*TASK STATEMENT*:
Please filter the listing below and copy out the lines that hold "Court".
= = = =
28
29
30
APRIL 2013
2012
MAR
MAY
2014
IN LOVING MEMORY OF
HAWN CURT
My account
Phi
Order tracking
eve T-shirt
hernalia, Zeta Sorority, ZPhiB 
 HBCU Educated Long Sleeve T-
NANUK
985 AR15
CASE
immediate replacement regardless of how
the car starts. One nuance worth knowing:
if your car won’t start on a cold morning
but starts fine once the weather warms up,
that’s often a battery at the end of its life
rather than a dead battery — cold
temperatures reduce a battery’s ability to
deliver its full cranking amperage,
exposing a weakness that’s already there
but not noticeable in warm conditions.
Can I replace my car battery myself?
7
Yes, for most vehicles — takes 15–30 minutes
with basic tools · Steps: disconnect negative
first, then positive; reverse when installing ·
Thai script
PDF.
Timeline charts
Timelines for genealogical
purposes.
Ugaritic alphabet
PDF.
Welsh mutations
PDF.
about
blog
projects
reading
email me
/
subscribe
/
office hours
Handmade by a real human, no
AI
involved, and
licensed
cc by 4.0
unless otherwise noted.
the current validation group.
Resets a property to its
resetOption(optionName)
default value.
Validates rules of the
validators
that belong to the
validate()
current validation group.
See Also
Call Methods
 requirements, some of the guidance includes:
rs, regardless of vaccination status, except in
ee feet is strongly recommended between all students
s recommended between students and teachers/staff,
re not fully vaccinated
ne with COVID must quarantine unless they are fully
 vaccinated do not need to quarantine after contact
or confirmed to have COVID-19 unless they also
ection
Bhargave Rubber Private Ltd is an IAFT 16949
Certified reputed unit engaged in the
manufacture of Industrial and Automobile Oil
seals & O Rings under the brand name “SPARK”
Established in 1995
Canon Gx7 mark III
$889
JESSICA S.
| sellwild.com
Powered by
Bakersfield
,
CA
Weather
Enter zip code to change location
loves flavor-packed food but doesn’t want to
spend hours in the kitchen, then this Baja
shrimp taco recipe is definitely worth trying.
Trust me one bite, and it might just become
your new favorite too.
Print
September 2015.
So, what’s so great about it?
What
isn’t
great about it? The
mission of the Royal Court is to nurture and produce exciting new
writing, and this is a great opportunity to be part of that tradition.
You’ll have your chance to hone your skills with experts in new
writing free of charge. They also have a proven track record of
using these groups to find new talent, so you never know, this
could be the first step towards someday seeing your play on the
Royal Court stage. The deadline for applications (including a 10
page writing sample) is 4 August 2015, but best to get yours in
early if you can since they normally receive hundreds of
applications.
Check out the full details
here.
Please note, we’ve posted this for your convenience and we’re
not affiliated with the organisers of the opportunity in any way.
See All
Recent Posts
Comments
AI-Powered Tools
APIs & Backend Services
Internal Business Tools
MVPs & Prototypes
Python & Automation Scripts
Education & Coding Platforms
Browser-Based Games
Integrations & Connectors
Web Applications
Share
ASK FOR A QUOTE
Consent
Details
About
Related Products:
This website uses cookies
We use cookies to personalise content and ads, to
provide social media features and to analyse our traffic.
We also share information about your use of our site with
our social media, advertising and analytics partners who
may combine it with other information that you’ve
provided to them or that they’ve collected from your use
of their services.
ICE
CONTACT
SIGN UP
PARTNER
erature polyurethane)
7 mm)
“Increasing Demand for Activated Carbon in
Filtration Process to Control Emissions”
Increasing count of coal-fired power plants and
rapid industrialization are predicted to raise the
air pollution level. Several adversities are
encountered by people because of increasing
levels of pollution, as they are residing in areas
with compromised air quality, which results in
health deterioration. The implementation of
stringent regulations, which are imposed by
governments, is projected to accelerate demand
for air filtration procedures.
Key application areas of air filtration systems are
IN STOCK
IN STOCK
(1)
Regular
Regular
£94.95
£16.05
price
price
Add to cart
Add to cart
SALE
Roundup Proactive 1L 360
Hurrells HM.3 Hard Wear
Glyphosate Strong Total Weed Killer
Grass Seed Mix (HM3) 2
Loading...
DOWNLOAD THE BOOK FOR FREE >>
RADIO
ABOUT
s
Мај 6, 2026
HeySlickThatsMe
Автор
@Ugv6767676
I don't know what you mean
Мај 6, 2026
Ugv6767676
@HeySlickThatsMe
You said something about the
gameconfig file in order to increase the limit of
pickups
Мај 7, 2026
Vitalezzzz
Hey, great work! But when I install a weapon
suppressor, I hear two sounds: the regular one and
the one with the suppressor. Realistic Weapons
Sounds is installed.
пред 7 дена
= = = =
*TASK RESPONSE*:
mission of the Royal Court is to nurture and produce exciting new
Royal Court stage. The deadline for applications (including a 10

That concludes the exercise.